▶ GIVEN RECORDS
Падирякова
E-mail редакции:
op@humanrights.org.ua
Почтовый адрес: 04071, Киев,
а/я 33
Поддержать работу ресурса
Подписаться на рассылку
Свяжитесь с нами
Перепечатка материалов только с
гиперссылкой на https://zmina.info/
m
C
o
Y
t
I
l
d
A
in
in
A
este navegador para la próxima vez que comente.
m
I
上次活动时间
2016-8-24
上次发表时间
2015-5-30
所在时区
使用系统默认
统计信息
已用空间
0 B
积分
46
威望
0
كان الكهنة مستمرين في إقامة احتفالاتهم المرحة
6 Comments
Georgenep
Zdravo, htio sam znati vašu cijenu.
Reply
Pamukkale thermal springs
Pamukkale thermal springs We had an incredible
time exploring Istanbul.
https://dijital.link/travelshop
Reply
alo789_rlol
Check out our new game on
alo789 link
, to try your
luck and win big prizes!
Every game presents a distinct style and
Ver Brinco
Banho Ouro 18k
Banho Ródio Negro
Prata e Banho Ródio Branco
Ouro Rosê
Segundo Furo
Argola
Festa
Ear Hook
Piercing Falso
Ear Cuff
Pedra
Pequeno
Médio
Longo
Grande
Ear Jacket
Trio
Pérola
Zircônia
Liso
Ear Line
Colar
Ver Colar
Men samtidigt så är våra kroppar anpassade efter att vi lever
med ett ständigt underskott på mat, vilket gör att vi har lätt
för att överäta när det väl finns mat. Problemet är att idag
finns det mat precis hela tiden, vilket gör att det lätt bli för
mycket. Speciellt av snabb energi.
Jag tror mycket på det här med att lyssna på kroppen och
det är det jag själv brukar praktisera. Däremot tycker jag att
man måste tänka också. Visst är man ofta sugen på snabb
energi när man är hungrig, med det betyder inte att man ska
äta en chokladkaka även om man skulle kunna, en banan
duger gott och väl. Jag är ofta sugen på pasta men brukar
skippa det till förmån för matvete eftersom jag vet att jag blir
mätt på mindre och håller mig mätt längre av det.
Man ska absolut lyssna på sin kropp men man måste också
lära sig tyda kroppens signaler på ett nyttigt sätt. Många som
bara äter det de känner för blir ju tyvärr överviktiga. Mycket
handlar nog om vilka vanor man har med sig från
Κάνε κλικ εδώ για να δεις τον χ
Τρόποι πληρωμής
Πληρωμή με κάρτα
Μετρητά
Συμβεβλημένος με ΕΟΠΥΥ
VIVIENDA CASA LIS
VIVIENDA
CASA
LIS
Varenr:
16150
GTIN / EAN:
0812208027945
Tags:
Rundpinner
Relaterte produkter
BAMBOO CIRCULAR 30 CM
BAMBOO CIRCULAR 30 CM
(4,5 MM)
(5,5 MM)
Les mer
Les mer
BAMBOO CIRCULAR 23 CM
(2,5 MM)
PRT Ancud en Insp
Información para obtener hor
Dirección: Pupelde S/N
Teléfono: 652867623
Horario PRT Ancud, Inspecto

▶ PROBLEM TO WORK ON
Without leaving anything out, quote all the data.

▶ SOLUTION BELOW
Падирякова
E-mail редакции:
op@humanrights.org.ua
Почтовый адрес: 04071, Киев,
а/я 33
Поддержать работу ресурса
Подписаться на рассылку
Свяжитесь с нами
Перепечатка материалов только с
гиперссылкой на https://zmina.info/
m
C
o
Y
t
I
l
d
A
in
in
A
este navegador para la próxima vez que comente.
m
I
上次活动时间
2016-8-24
上次发表时间
2015-5-30
所在时区
使用系统默认
统计信息
已用空间
0 B
积分
46
威望
0
كان الكهنة مستمرين في إقامة احتفالاتهم المرحة
6 Comments
Georgenep
Zdravo, htio sam znati vašu cijenu.
Reply
Pamukkale thermal springs
Pamukkale thermal springs We had an incredible
time exploring Istanbul.
https://dijital.link/travelshop
Reply
alo789_rlol
Check out our new game on
alo789 link
, to try your
luck and win big prizes!
Every game presents a distinct style and
Ver Brinco
Banho Ouro 18k
Banho Ródio Negro
Prata e Banho Ródio Branco
Ouro Rosê
Segundo Furo
Argola
Festa
Ear Hook
Piercing Falso
Ear Cuff
Pedra
Pequeno
Médio
Longo
Grande
Ear Jacket
Trio
Pérola
Zircônia
Liso
Ear Line
Colar
Ver Colar
Men samtidigt så är våra kroppar anpassade efter att vi lever
med ett ständigt underskott på mat, vilket gör att vi har lätt
för att överäta när det väl finns mat. Problemet är att idag
finns det mat precis hela tiden, vilket gör att det lätt bli för
mycket. Speciellt av snabb energi.
Jag tror mycket på det här med att lyssna på kroppen och
det är det jag själv brukar praktisera. Däremot tycker jag att
man måste tänka också. Visst är man ofta sugen på snabb
energi när man är hungrig, med det betyder inte att man ska
äta en chokladkaka även om man skulle kunna, en banan
duger gott och väl. Jag är ofta sugen på pasta men brukar
skippa det till förmån för matvete eftersom jag vet att jag blir
mätt på mindre och håller mig mätt längre av det.
Man ska absolut lyssna på sin kropp men man måste också
lära sig tyda kroppens signaler på ett nyttigt sätt. Många som
bara äter det de känner för blir ju tyvärr överviktiga. Mycket
handlar nog om vilka vanor man har med sig från
Κάνε κλικ εδώ για να δεις τον χ
Τρόποι πληρωμής
Πληρωμή με κάρτα
Μετρητά
Συμβεβλημένος με ΕΟΠΥΥ
VIVIENDA CASA LIS
VIVIENDA
CASA
LIS
Varenr:
16150
GTIN / EAN:
0812208027945
Tags:
Rundpinner
Relaterte produkter
BAMBOO CIRCULAR 30 CM
BAMBOO CIRCULAR 30 CM
(4,5 MM)
(5,5 MM)
Les mer
Les mer
BAMBOO CIRCULAR 23 CM
(2,5 MM)
PRT Ancud en Insp
Información para obtener hor
Dirección: Pupelde S/N
Teléfono: 652867623
Horario PRT Ancud, Inspecto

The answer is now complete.